Question

What BLAST+ cutoffs are used in Prokka annotation?

0

Entering edit mode

23 months ago

braun_tube ▴ 30

I am using Prokka to annotate assemblies. Prokka primarily annotates from the UniProt database with a BLAST+ search. My question is what thresholds or cutoffs are used when including BLAST+ hits in the final annotation? I checked the documentation and it only mentions e-value being used as a cutoff. Are there also cutoffs for percent identity and coverage? It seems that if e-value is the only cutoff being used then a gene with e.g. 50% identity to a gene in the UniProt database could incorrectly be annotated as that gene in the output.
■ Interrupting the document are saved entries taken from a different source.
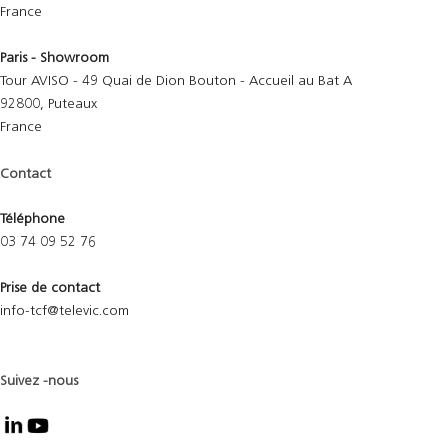
France
Paris - Showroom
Tour AVISO - 49 Quai de Dion Bouton - Accueil au Bat A
92800, Puteaux
France
Contact
Téléphone
03 74 09 52 76
Prise de contact
info-tcf@televic.com
Suivez -nous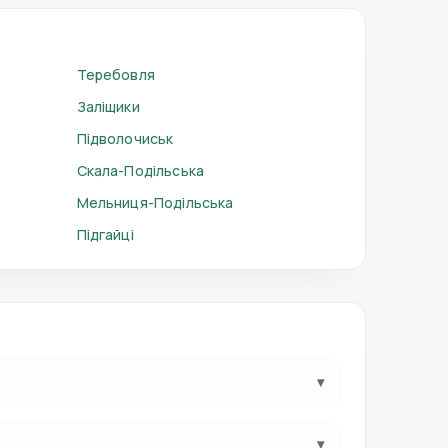
Теребовля
Заліщики
Підволочиськ
Скала-Подільська
Мельниця-Подільська
Підгайці
▾
▾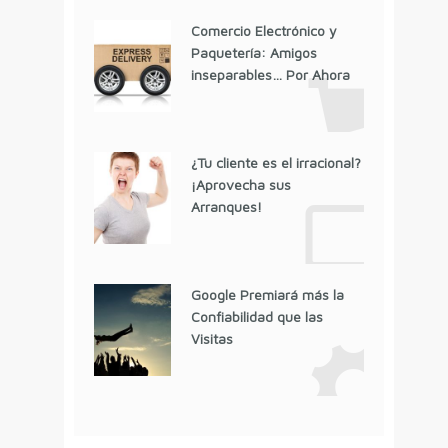
Comercio Electrónico y
Paquetería: Amigos
inseparables… Por Ahora
¿Tu cliente es el irracional?
¡Aprovecha sus
Arranques!
Google Premiará más la
Confiabilidad que las
Visitas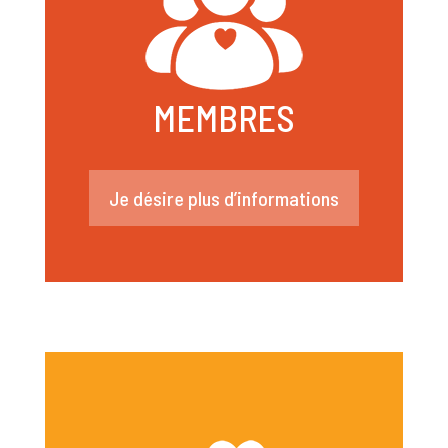
MEMBRES
Je désire plus d’informations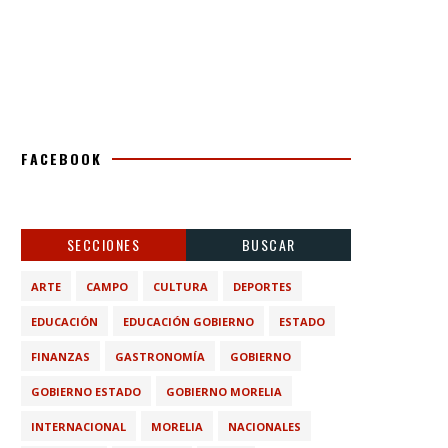
FACEBOOK
SECCIONES
BUSCAR
ARTE
CAMPO
CULTURA
DEPORTES
EDUCACIÓN
EDUCACIÓN GOBIERNO
ESTADO
FINANZAS
GASTRONOMÍA
GOBIERNO
GOBIERNO ESTADO
GOBIERNO MORELIA
INTERNACIONAL
MORELIA
NACIONALES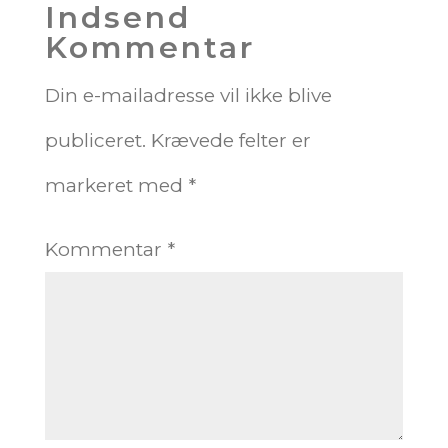
Indsend
Kommentar
Din e-mailadresse vil ikke blive
publiceret.
Krævede felter er
markeret med
*
Kommentar
*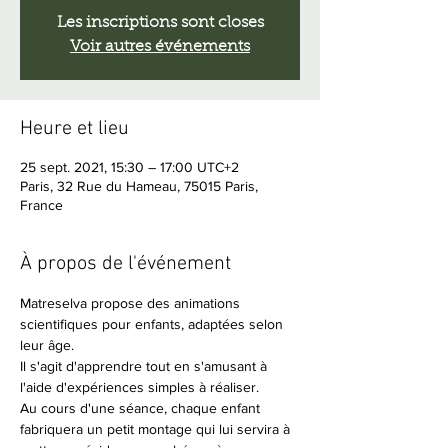
Les inscriptions sont closes
Voir autres événements
Heure et lieu
25 sept. 2021, 15:30 – 17:00 UTC+2
Paris, 32 Rue du Hameau, 75015 Paris,
France
À propos de l'événement
Matreselva propose des animations 
scientifiques pour enfants, adaptées selon 
leur âge.
Il s'agit d'apprendre tout en s'amusant à 
l'aide d'expériences simples à réaliser.
Au cours d'une séance, chaque enfant 
fabriquera un petit montage qui lui servira à 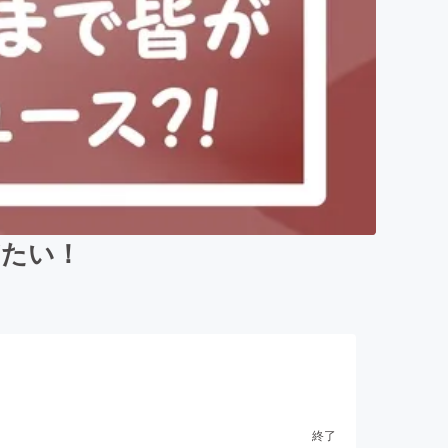
ぎたい！
終了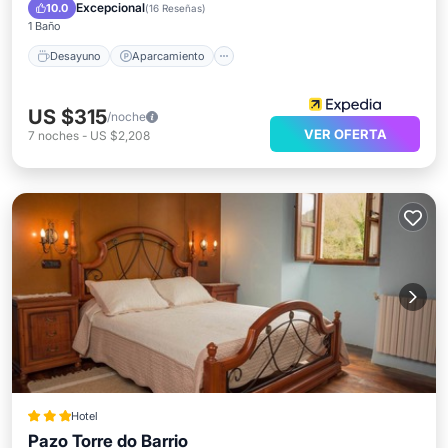
Balcón/Terraza
Excepcional
10.0
(
16 Reseñas
)
1 Baño
Desayuno
Aparcamiento
US $315
/noche
VER OFERTA
7
noches
-
US $2,208
Hotel
Pazo Torre do Barrio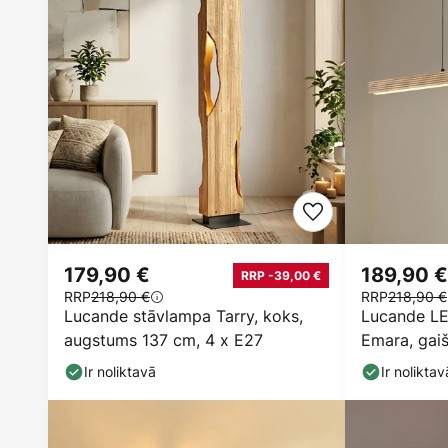
179,90 €
189,90 €
RRP -39,00 €
RRP
218,90 €
RRP
218,90 €
Lucande stāvlampa Tarry, koks,
Lucande L
augstums 137 cm, 4 x E27
Emara, gai
Ir noliktavā
Ir noliktav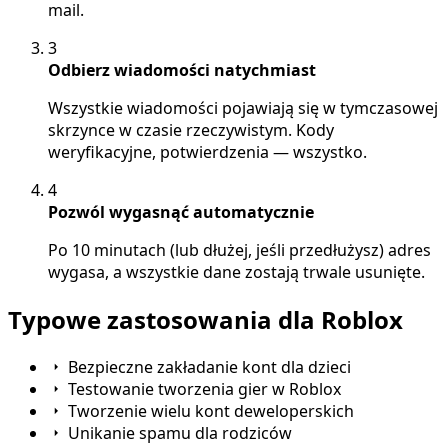
mail.
3
Odbierz wiadomości natychmiast
Wszystkie wiadomości pojawiają się w tymczasowej
skrzynce w czasie rzeczywistym. Kody
weryfikacyjne, potwierdzenia — wszystko.
4
Pozwól wygasnąć automatycznie
Po 10 minutach (lub dłużej, jeśli przedłużysz) adres
wygasa, a wszystkie dane zostają trwale usunięte.
Typowe zastosowania dla Roblox
Bezpieczne zakładanie kont dla dzieci
Testowanie tworzenia gier w Roblox
Tworzenie wielu kont deweloperskich
Unikanie spamu dla rodziców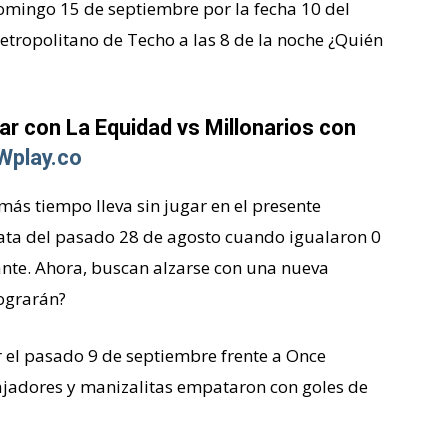
omingo 15 de septiembre por la fecha 10 del
Metropolitano de Techo a las 8 de la noche ¿Quién
ar con La Equidad vs Millonarios con
Wplay.co
ás tiempo lleva sin jugar en el presente
ata del pasado 28 de agosto cuando igualaron 0
tante. Ahora, buscan alzarse con una nueva
lograrán?
ar el pasado 9 de septiembre frente a Once
ajadores y manizalitas empataron con goles de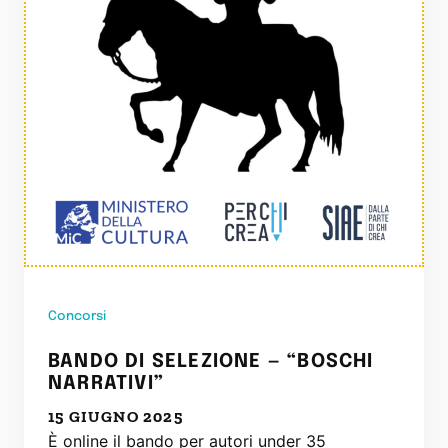
Concorsi
BANDO DI SELEZIONE — “BOSCHI
NARRATIVI”
15 GIUGNO 2025
È online il bando per autori under 35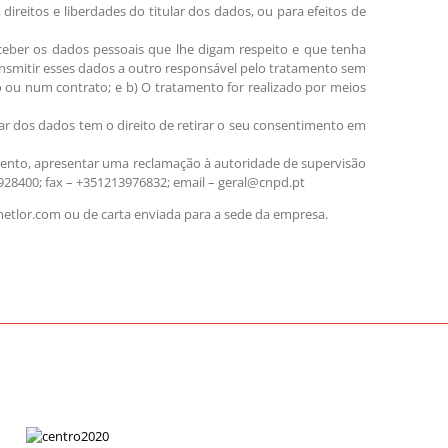
ireitos e liberdades do titular dos dados, ou para efeitos de
receber os dados pessoais que lhe digam respeito e que tenha
ransmitir esses dados a outro responsável pelo tratamento sem
 ou num contrato; e b) O tratamento for realizado por meios
ar dos dados tem o direito de retirar o seu consentimento em
mento, apresentar uma reclamação à autoridade de supervisão
3928400; fax – +351213976832; email – geral@cnpd.pt
metlor.com ou de carta enviada para a sede da empresa.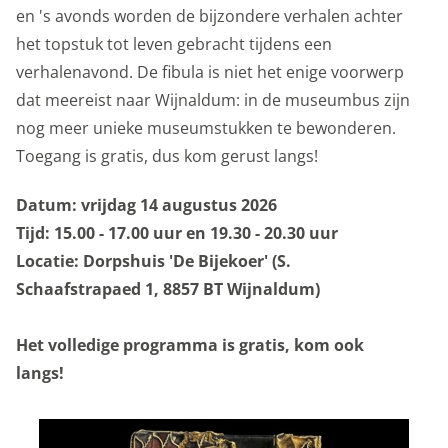
en 's avonds worden de bijzondere verhalen achter
het topstuk tot leven gebracht tijdens een
verhalenavond. De fibula is niet het enige voorwerp
dat meereist naar Wijnaldum: in de museumbus zijn
nog meer unieke museumstukken te bewonderen.
Toegang is gratis, dus kom gerust langs!
Datum: vrijdag 14 augustus 2026
Tijd: 15.00 - 17.00 uur en 19.30 - 20.30 uur
Locatie: Dorpshuis 'De Bijekoer' (S.
Schaafstrapaed 1, 8857 BT Wijnaldum)
Het volledige programma is gratis, kom ook
langs!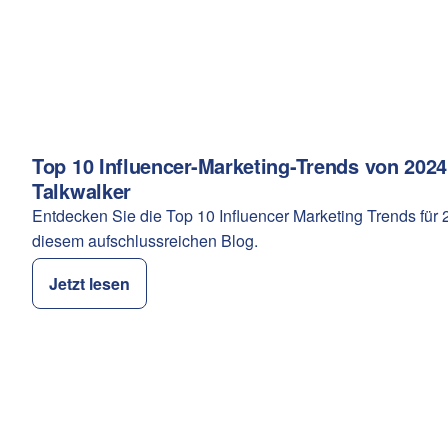
Top 10 Influencer-Marketing-Trends von 2024
Kategorie:
Talkwalker
Entdecken Sie die Top 10 Influencer Marketing Trends für 
diesem aufschlussreichen Blog.
Jetzt lesen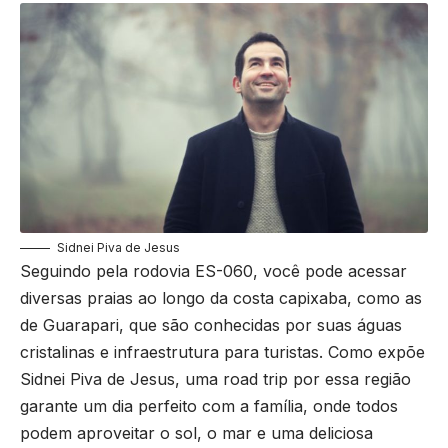
Sidnei Piva de Jesus
Seguindo pela rodovia ES-060, você pode acessar
diversas praias ao longo da costa capixaba, como as
de Guarapari, que são conhecidas por suas águas
cristalinas e infraestrutura para turistas. Como expõe
Sidnei Piva de Jesus, uma road trip por essa região
garante um dia perfeito com a família, onde todos
podem aproveitar o sol, o mar e uma deliciosa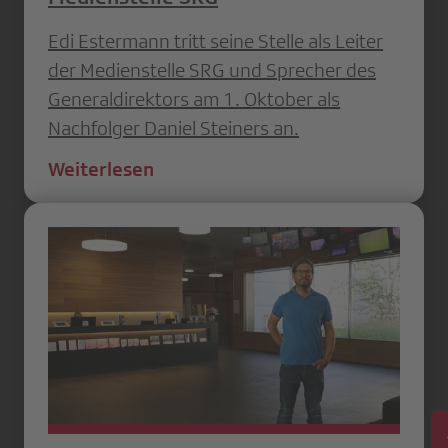
Edi Estermann tritt seine Stelle als Leiter
der Medienstelle SRG und Sprecher des
Generaldirektors am 1. Oktober als
Nachfolger Daniel Steiners an.
Weiterlesen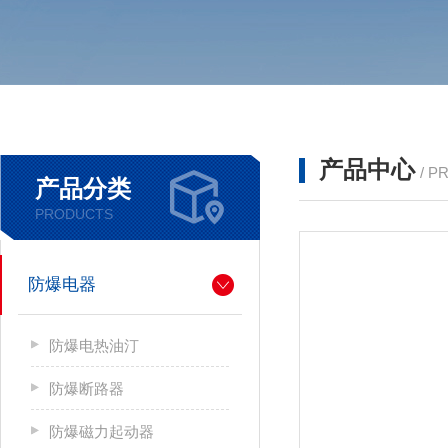
产品中心
/ P
产品分类
PRODUCTS
防爆电器
防爆电热油汀
防爆断路器
防爆磁力起动器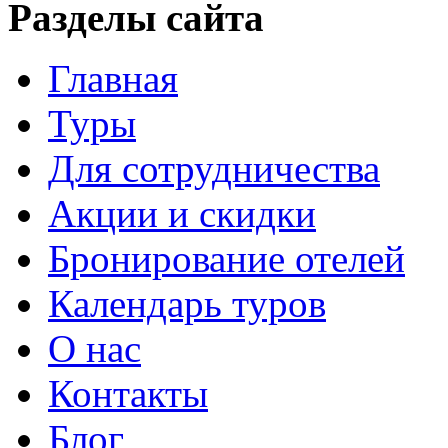
Разделы сайта
Главная
Туры
Для сотрудничества
Акции и скидки
Бронирование отелей
Календарь туров
О нас
Контакты
Блог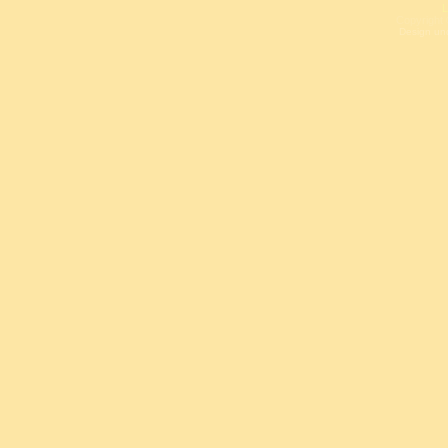
L
Copyright 
Design un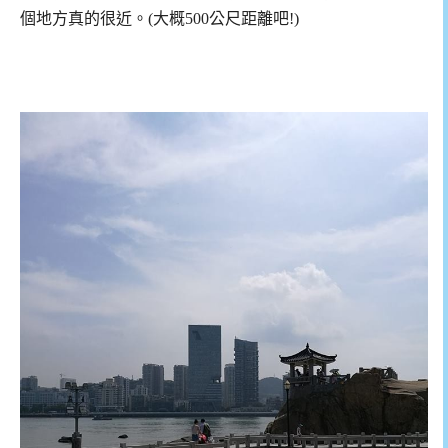
個地方真的很近。(大概500公尺距離吧!)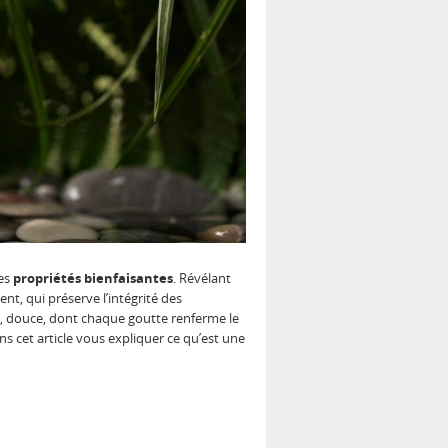
ses
propriétés bienfaisantes
. Révélant
t, qui préserve l’intégrité des
e, douce, dont chaque goutte renferme le
ns cet article vous expliquer ce qu’est une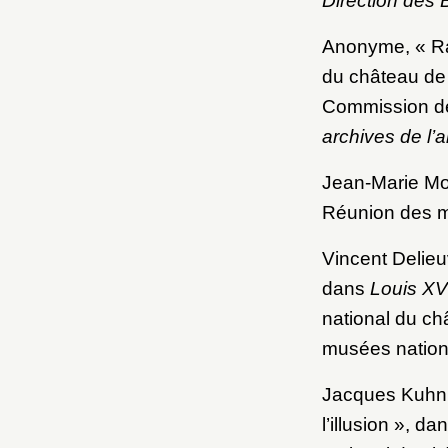
Direction des 
Anonyme, « Ra
du château de
Commission d
archives de l’a
Jean-Marie Mo
Réunion des m
Vincent Delieu
dans
Louis XV
national du ch
musées nationa
Jacques Kuhnm
l’illusion », da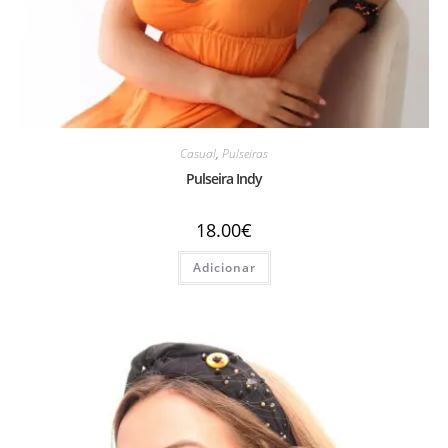
Casual
,
Pulseiras
Pulseira Indy
18.00
€
Adicionar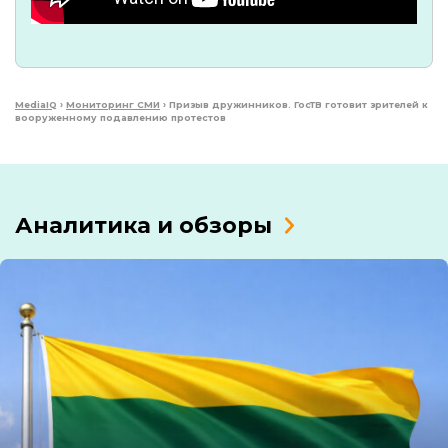
MediaIQ
›
Мониторинг СМИ
›
Призыв дружинников. ГосТВ готовит зрителей к
вооруженному подавлению протестов
Аналитика и обзоры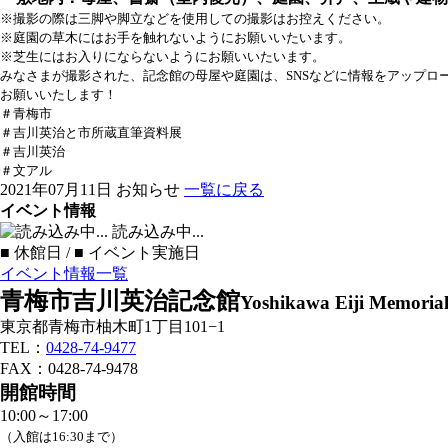
※撮影の際は三脚や脚立などを使用しての撮影はお控えください。
※庭園の草木にはお手を触れないようにお願いいたいます。
※芝生にはお入りにならないようにお願いいたいます。
みなさまが撮影された、記念館の母屋や庭園は、SNSなどに情報をアップ
お願いいたします！
＃青梅市
＃吉川英治と市所蔵直筆資料展
＃吉川英治
＃文アル
2021年07月11日
お知らせ
一覧に戻る
イベント情報
読み込み中...
■
休館日 /
■
イベント実施日
イベント情報一覧
青梅市吉川英治記念館
Yoshikawa Eiji Memori
東京都青梅市柚木町1丁目101−1
TEL：
0428-74-9477
FAX：0428-74-9478
開館時間
10:00～17:00
（入館は16:30まで）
BLAST Prokka Annotation • 747 views

ADD COMMENT • link updated 23 months ago by Mensur Dlakic ★ 27k • written 23 months ago by braun_tube ▴ 30

score 1 · Answer 1 · 2022-05-16

You may have to look directly into the script to find out how this is done, as I don't recall ever reading details of this procedure. I would suspect that if prokka uses percent identity or coverage, it is done in a loose fashion.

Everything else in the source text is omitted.